Sentiment Analsys

What Game has Better Reviews BRAZILIAN DRUG DEALER 3: I OPENED A PORTAL TO HELL IN THE FAVELA TRYING TO REVIVE MIT AIA I NEED TO CLOSE IT or Call of Duty: Black Ops 7.

I want to find out which game reviewers think of as better BRAZILIAN DRUG DEALER 3: I OPENED A PORTAL TO HELL IN THE FAVELA TRYING TO REVIVE MIT AIA I NEED TO CLOSE IT, or the latest call of duty. I am looking at these two games because I want to find out if a small developer can make a better product than a multi-million dollar company.

library(tidyverse)

── Attaching core tidyverse packages ──────────────────────── tidyverse 2.0.0 ──
✔ dplyr     1.1.4     ✔ readr     2.1.5
✔ forcats   1.0.0     ✔ stringr   1.5.1
✔ ggplot2   3.5.2     ✔ tibble    3.2.1
✔ lubridate 1.9.4     ✔ tidyr     1.3.1
✔ purrr     1.0.4     
── Conflicts ────────────────────────────────────────── tidyverse_conflicts() ──
✖ dplyr::filter() masks stats::filter()
✖ dplyr::lag()    masks stats::lag()
ℹ Use the conflicted package (<http://conflicted.r-lib.org/>) to force all conflicts to become errors

library(tidytext)  # Tidy text mining
library(textdata)  # Lexicons of sentiment data
library(widyr)     # Easily calculating pairwise counts
library(igraph)


Attaching package: 'igraph'

The following objects are masked from 'package:lubridate':

    %--%, union

The following objects are masked from 'package:dplyr':

    as_data_frame, groups, union

The following objects are masked from 'package:purrr':

    compose, simplify

The following object is masked from 'package:tidyr':

    crossing

The following object is masked from 'package:tibble':

    as_data_frame

The following objects are masked from 'package:stats':

    decompose, spectrum

The following object is masked from 'package:base':

    union

reviews <- read_csv("https://myxavier-my.sharepoint.com/:x:/g/personal/mallown_xavier_edu/IQCp3iVPgxopT4rynL8P7M8yAXkYB0hgc2drIpxUuPxjIDM?download=1")

New names:
Rows: 200 Columns: 24
── Column specification
──────────────────────────────────────────────────────── Delimiter: "," chr
(2): language, review dbl (17): ...1, recommendationid, author.steamid,
author.num_games_owned, au... lgl (5): voted_up, steam_purchase,
received_for_free, written_during_early_...
ℹ Use `spec()` to retrieve the full column specification for this data. ℹ
Specify the column types or set `show_col_types = FALSE` to quiet this message.
• `` -> `...1`

Here we imported the data there are 100 reviews for each game so the number of reviews are the same.

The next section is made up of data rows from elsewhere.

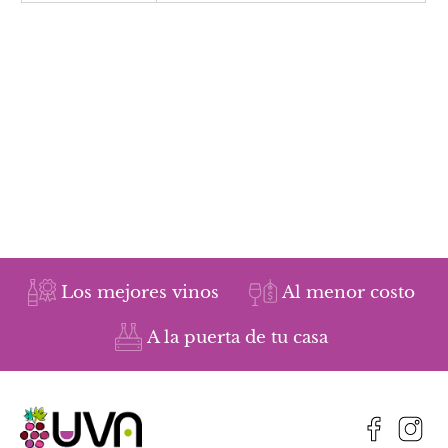
Los mejores vinos
Al menor costo
A la puerta de tu casa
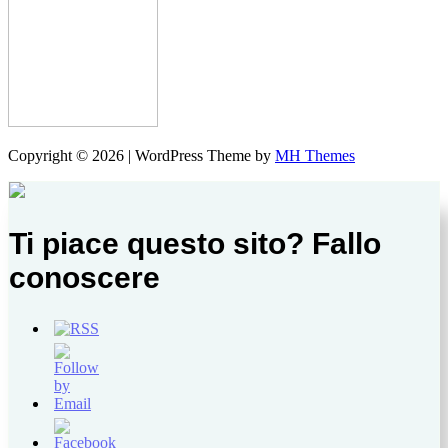
Copyright © 2026 | WordPress Theme by
MH Themes
Ti piace questo sito? Fallo
conoscere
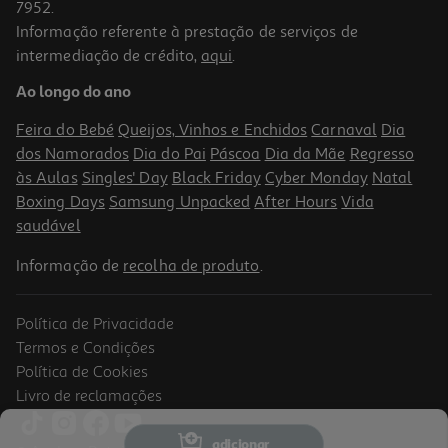
7952.
Informação referente à prestação de serviços de
intermediação de crédito,
aqui
.
Porta Moedas Silicone K-Pop Derpy
Ao longo do ano
5.99 €/un
Feira do Bebé
Queijos, Vinhos e Enchidos
Carnaval
Dia
5,99 €
dos Namorados
Dia do Pai
Páscoa
Dia da Mãe
Regresso
às Aulas
Singles' Day
Black Friday
Cyber Monday
Natal
Boxing Days
Samsung Unpacked
After Hours
Vida
saudável
Informação de
recolha de produto
.
Política de Privacidade
Termos e Condições
Política de Cookies
Livro de reclamações
Bolsa Tiracolo Mima Bunny
adicionar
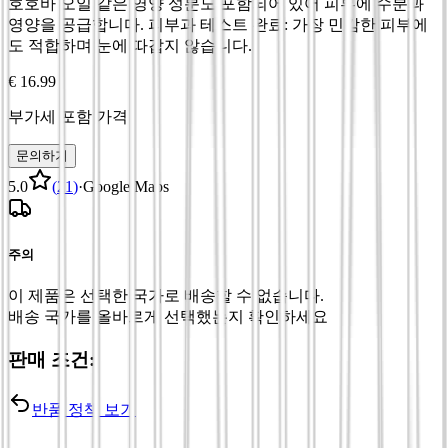
호호바 오일 같은 영양 성분도 포함되어 있어 피부에 수분과
영양을 공급합니다. 피부과 테스트 완료: 가장 민감한 피부에
도 적합하며 눈에 따갑지 않습니다.
€ 16.99
부가세 포함 가격
문의하기
5.0
(
21
)
·
Google Maps
주의
이 제품은 선택한 국가로 배송할 수 없습니다.
배송 국가를 올바르게 선택했는지 확인하세요
판매 조건:
반품 정책 보기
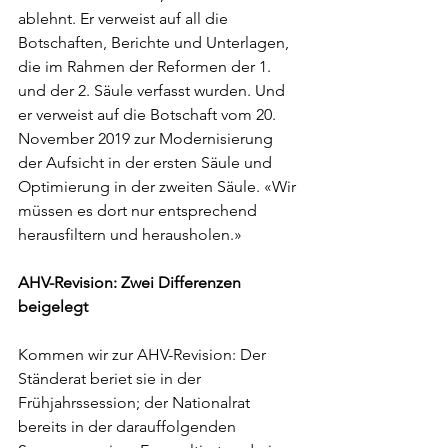
ablehnt. Er verweist auf all die 
Botschaften, Berichte und Unterlagen, 
die im Rahmen der Reformen der 1. 
und der 2. Säule verfasst wurden. Und 
er verweist auf die Botschaft vom 20. 
November 2019 zur Modernisierung 
der Aufsicht in der ersten Säule und 
Optimierung in der zweiten Säule. «Wir 
müssen es dort nur entsprechend 
herausfiltern und herausholen.»  
AHV-Revision: Zwei Differenzen 
beigelegt
Kommen wir zur AHV-Revision: Der 
Ständerat beriet sie in der 
Frühjahrssession; der Nationalrat 
bereits in der darauffolgenden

But for better display and stuff later I am going to add a variable for the game names.

reviews <- reviews %>%
  mutate(game_name = case_when(
    appid == 3191050 ~ "BRAZILIAN DRUG DEALER 3",
    appid == 3606480 ~ "Call of Duty"))

He we get all the words to be tokens

but first we have to give each review its own id so we are using row number.

reviews <- 
  reviews %>% 
  mutate(review_id = row_number())

Now we unrest the tokens and remove stop words.

tidy_reviews <- 
  reviews %>% 
  unnest_tokens(word, review) %>% 
  anti_join(stop_words)

Joining with `by = join_by(word)`

Analysis

Now that we have the reviews separated out we can start looking at them to see if there are any differences between how people view these games.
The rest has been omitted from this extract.